[Book Review] Invisible



Sometimes we come across books for the weirdest reasons.

I had never heard of Paul Auster and still can’t believe how lucky I was to discover about him in such an unorthodox way. Being a FC Bayern Munich fan, I was scrolling around on Tumblr one day, in a period when all players were on vacations and saw a photo of my favorite player (and one of my favorite people, if it is possible to make such a list), Bastian Schweinsteiger, reading a book at a beach in Miami, completely focused, while his gorgeous girlfriend stood beside him, ignored for a while in favor of what he was reading. Yes, I have proof:

So  of course this must be a hell of a book. I googled the author, found out which book it was and, about a month later, bought it, imagining it would be just another great, regular thriller.

I couldn’t have been more surprised. I don’t think I have read something as innovative as Invisible (Paul Auster, St. Martin’s Press, Paperback 308 pages) since I was in high school and was introduced to Brazilian Modernism. This book is so wildly new, fresh and brilliant I hope I manage to find words to show at least half of what I felt about it.

The story revolves around Adam Walker, a young student at Columbia University and aspiring author. In 1967, Walker meets a couple at a party: the beautiful, seductive, mysterious Margot and Rudolf Born, a strong, loud, polemic man. The tiniest event that will, however, change his life forever: as his relationship with both Margot and Born develops, a chain of events (which I will not, of course, reveal) lead to a profound change in Walker’s character, turning his life upside down and leaving him alone to pick up the pieces of his developing personality. I can’t say much about the story itself without spoiling it, but I can talk about the technicalities of the book, which are exactly what make it such a masterpiece.

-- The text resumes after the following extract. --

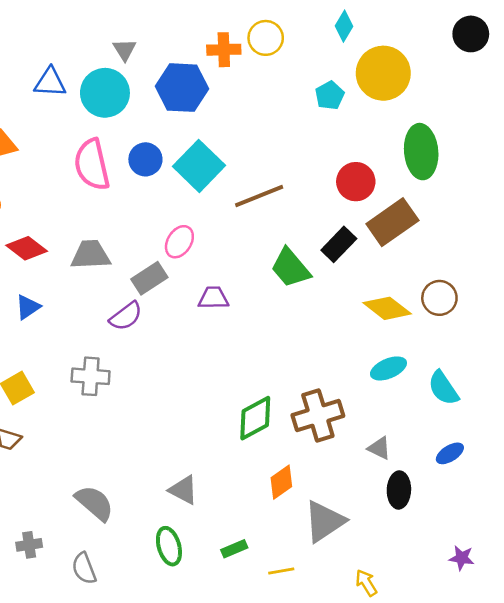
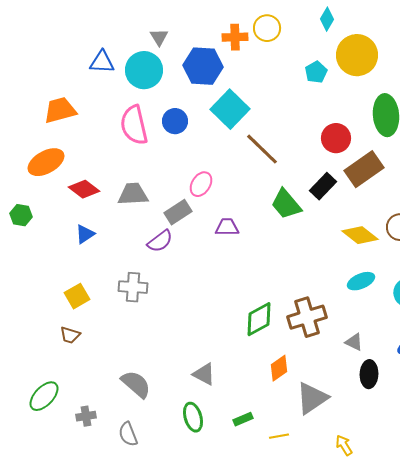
cyan square: (199, 166) -> (230, 109), moved
brown line: (259, 196) -> (262, 149), turned 66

The book is divided in four parts, all written by different narrators, who tell us four parts of the same story, Walker’s story, from four different points of view. This is where Auster reveals his genius: every part is written in a completely different style, as if real people had actually sat down with a pen and handwritten their quarter of the story. The vocabulary is different, the phrasing is different, the pace is different – even the information each character shares is different from the others, making us eternally skeptical of what each one is saying and, by the end, completely paranoid, trying to figure out which version is true. To make this immersion in each character’s mind even more complete – and, therefore, each line that is written less neutral and objective -, Auster uses no signals on dialogues. Without a “, ‘, or -, the reader is compelled to read through the entire book as fast as possible, the voices are mixed during long dialogues, we lose ourselves inside characters only to have this attachment cut on the next part.

The fact that Walker is writing a book is also part of what makes Invisible so great: Auster seems to put pieces of himself in Walker and the entire book mixes itself with the struggle of writing a novel, making the reader wonder how much the character’s frustration is also Auster’s. Very metalinguistical, the author’s ability to play with text and texture, words and phrasing, prose and poetry, styles and personalities is one of a kind. I had never read anything alike and I’m not sure if I ever will.

I can’t find words precise enough to describe how much I loved this. Who would say that a soccer player would introduce me to one of the most intriguing books I have ever read? Just as I was pleasantly surprised to find out about it, I hope I managed to do Invisible some justice and that, just maybe, someone might end up reading this review and giving the book a chance as well. Maybe it’s too ambitious of me, but as one of the most brilliant lines on the book puts it, I believe we all live by

“Never nothing but the dream of nothing / Never anything but the dream of all”.